Que no comprendan los textos los escolares ni sepan rudimentos aritméticos confirma las deficiencias tanto de la enseñanza como de la sociedad. La situación de los adultos, en mayoría, tampoco está para presumir. Todo ha ido a peor en el gobierno vigente porque antepone el repudio a la inteligencia educada, el resentimiento social a la equidad y el desprecio al rigor educativo y al pensamiento crítico. Impedir el fomento de ciencias y artes para encumbrar la propaganda es una infamia. Cualquier autocracia es indigna por naturaleza. Pero en eso estamos.

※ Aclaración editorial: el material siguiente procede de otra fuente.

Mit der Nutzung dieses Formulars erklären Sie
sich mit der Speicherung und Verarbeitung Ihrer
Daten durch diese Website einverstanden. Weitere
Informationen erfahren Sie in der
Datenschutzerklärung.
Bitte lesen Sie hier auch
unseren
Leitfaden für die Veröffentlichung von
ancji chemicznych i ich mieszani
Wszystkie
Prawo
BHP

Los bajísimos resultados nacionales, arrojados por el último informe PISA, por supuesto que importan: son espejo de la situación que guarda la enseñanza local y medida de la realidad comparada con otros países. Decir que no importan los supuestos criterios “neoliberales” es tan inaceptable como amañado e irresponsable. Para nadie, nunca, ser ignorante y marginado puede ser motivo de orgullo. Tampoco se pueden ni deben confundir la obviedad con el cinismo ni la mentira y la manipulación con el arte de gobernar. Eso de “divide y vencerás” que tanto Julio César como Napoleón aplicaron como técnica de dominio es lo más antidemocrático y peligroso que puede existir en el siglo XXI. Se aplica en Nicaragua, en Venezuela, en Cuba, en México… y en montones de países atrasados, cuyo dirigentes, para afianzar su autocracia, rompen las estructuras institucionales, fomentan el resentimiento social, anulan a los opositores y entre laberintos verbales crean una oratoria basada en la demagogia, en la sin razón y en la cínica autocomplacencia.

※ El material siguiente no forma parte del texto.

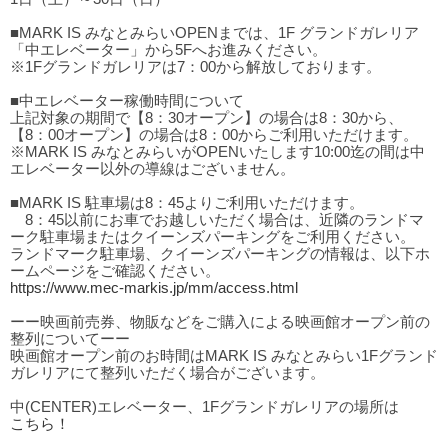
■MARK IS みなとみらいOPENまでは、1F グランドガレリア
「中エレベーター」から5Fへお進みください。
※1Fグランドガレリアは7：00から解放しております。
■中エレベーター稼働時間について
上記対象の期間で【8：30オープン】の場合は8：30から、
【8：00オープン】の場合は8：00からご利用いただけます。
※MARK IS みなとみらいがOPENいたします10:00迄の間は中
エレベーター以外の導線はございません。
■MARK IS 駐車場は8：45よりご利用いただけます。
8：45以前にお車でお越しいただく場合は、近隣のランドマ
ーク駐車場またはクイーンズパーキングをご利用ください。
ランドマーク駐車場、クイーンズパーキングの情報は、以下ホ
ームページをご確認ください。
https://www.mec-markis.jp/mm/access.html
ーー映画前売券、物販などをご購入による映画館オープン前の
整列についてーー
映画館オープン前のお時間はMARK IS みなとみらい1Fグランド
ガレリアにて整列いただく場合がございます。
中(CENTER)エレベーター、1Fグランドガレリアの場所は
こちら！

El odio en boca de la clase gobernante también se manifiesta al prescindir de los altos valores formativos de la sociedad; valores democratizadores que a toda costa debe defender el Estado. Pues ¿qué otra cosa se propone un modelo educativo que lograr mejores personas? No hay cómo ponderar como provecho social y político algo tan bajo como ser rehénes de la delincuencia organizada y víctimas de la injusticia, de la desiigualdad social, de la ínfima educación de las mayorías, de la inseguridad y de la falta de garantías vitales. ¿Cuándo, cómo ocurrirá el milagro del despertar? No olvidar que la pandemia fue mundial. No hay excusas.